Professor Guido Braem asked me if I knew anyone who has a Paph. braemii and could send him photos of both sides of its leaves. I don't have one, but I thought if anyone does, that person would be on Slippertalk.

If you do and are willing to take some fairly close-up photos for Guido, please contact him at: <[email protected]>

I hope everyone is well and loving your slippers!
Dot


----------



## abax (Jun 6, 2020)

Hello Dot! How are YOU?


----------



## SlipperFan (Jun 7, 2020)

Hi Angela! I'm fine. Trying to downsize a little -- I have nearly 1000 orchids, nearly half of them slippers. That is too many for me to take care of properly, and they are so crowded that I think they can't get the light and air they need to grow well. So about 70 big plants just left, and I haven't even started dividing or choosing out my slippers. Talk about an addiction!
How are you?
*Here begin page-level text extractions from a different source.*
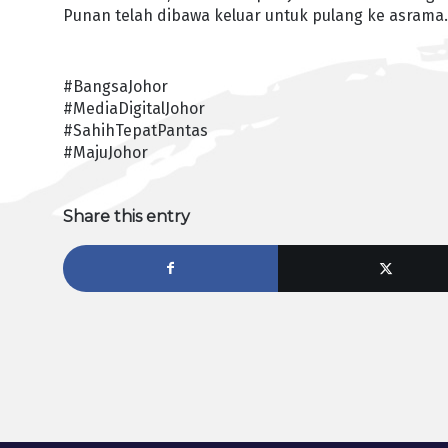
Punan telah dibawa keluar untuk pulang ke asrama
#BangsaJohor
#MediaDigitalJohor
#SahihTepatPantas
#MajuJohor
Share this entry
I'm glad to see you are still here participating.


----------



## abax (Jun 7, 2020)

I'm very well and doing a lot of gardening
and puttering in the greenhouse to distract
from cabin fever. KY is still more or less
on lock down with exceptions. Any Phrags
you want to get rid of…?


----------



## Ozpaph (Jun 8, 2020)

Geez, we miss you, Dot.


----------



## SlipperFan (Jun 8, 2020)

abax said:


> I'm very well and doing a lot of gardening
> and puttering in the greenhouse to distract
> from cabin fever. KY is still more or less
> on lock down with exceptions. Any Phrags
> you want to get rid of…?


 I'lll keep you in mind...


Ozpaph said:


> Geez, we miss you, Dot.


Thanks! Maybe as I have fewer orchids to take care of, I'll have more time to chat.


----------



## NYEric (Jun 8, 2020)

Forget her, remember the old friends! 
Hope everything is well. I will ask around about the braemii.


----------



## SlipperFan (Jun 9, 2020)

NYEric said:


> Forget her, remember the old friends!
> Hope everything is well. I will ask around about the braemii.


I remember you! How many plants do you have now? Thanks for checking for a braemii grower.


----------